> [Activity]
Reproduce each record below in full, word for word, without images.

START Data for analysis

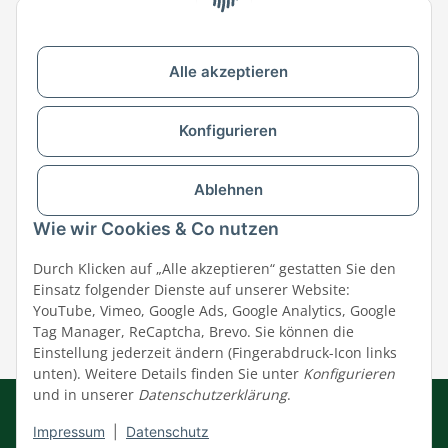
Zu MEGAZOO-nord.de wechseln
Alle akzeptieren
Versandpartner & Zahlungsmöglichkeiten
Konfigurieren
Ablehnen
Wie wir Cookies & Co nutzen
Durch Klicken auf „Alle akzeptieren“ gestatten Sie den
Einsatz folgender Dienste auf unserer Website:
YouTube, Vimeo, Google Ads, Google Analytics, Google
Tag Manager, ReCaptcha, Brevo. Sie können die
Einstellung jederzeit ändern (Fingerabdruck-Icon links
unten). Weitere Details finden Sie unter
Konfigurieren
und in unserer
Datenschutzerklärung
.
Impressum
|
AGB
|
Datenschutz
© MEGAZOO Alpha GmbH
Impressum
|
Datenschutz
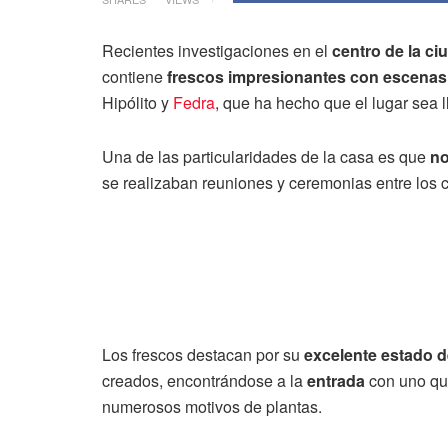
Recientes investigaciones en el
centro de la c
contiene
frescos impresionantes con escenas 
Hipólito y
Fedra
, que ha hecho que el lugar sea 
Una de las particularidades de la casa es que
no
se realizaban reuniones y ceremonias entre los c
Los frescos destacan por su
excelente estado 
creados, encontrándose a la
entrada
con uno qu
numerosos motivos de plantas.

END Data for analysis

> [Response to this task]
Zu MEGAZOO-nord.de wechseln
Alle akzeptieren
Versandpartner & Zahlungsmöglichkeiten
Konfigurieren
Ablehnen
Wie wir Cookies & Co nutzen
Durch Klicken auf „Alle akzeptieren“ gestatten Sie den
Einsatz folgender Dienste auf unserer Website:
YouTube, Vimeo, Google Ads, Google Analytics, Google
Tag Manager, ReCaptcha, Brevo. Sie können die
Einstellung jederzeit ändern (Fingerabdruck-Icon links
unten). Weitere Details finden Sie unter
Konfigurieren
und in unserer
Datenschutzerklärung
.
Impressum
|
AGB
|
Datenschutz
© MEGAZOO Alpha GmbH
Impressum
|
Datenschutz
Recientes investigaciones en el
centro de la c
contiene
frescos impresionantes con escenas 
Hipólito y
Fedra
, que ha hecho que el lugar sea 
Una de las particularidades de la casa es que
no
se realizaban reuniones y ceremonias entre los c
Los frescos destacan por su
excelente estado 
creados, encontrándose a la
entrada
con uno qu
numerosos motivos de plantas.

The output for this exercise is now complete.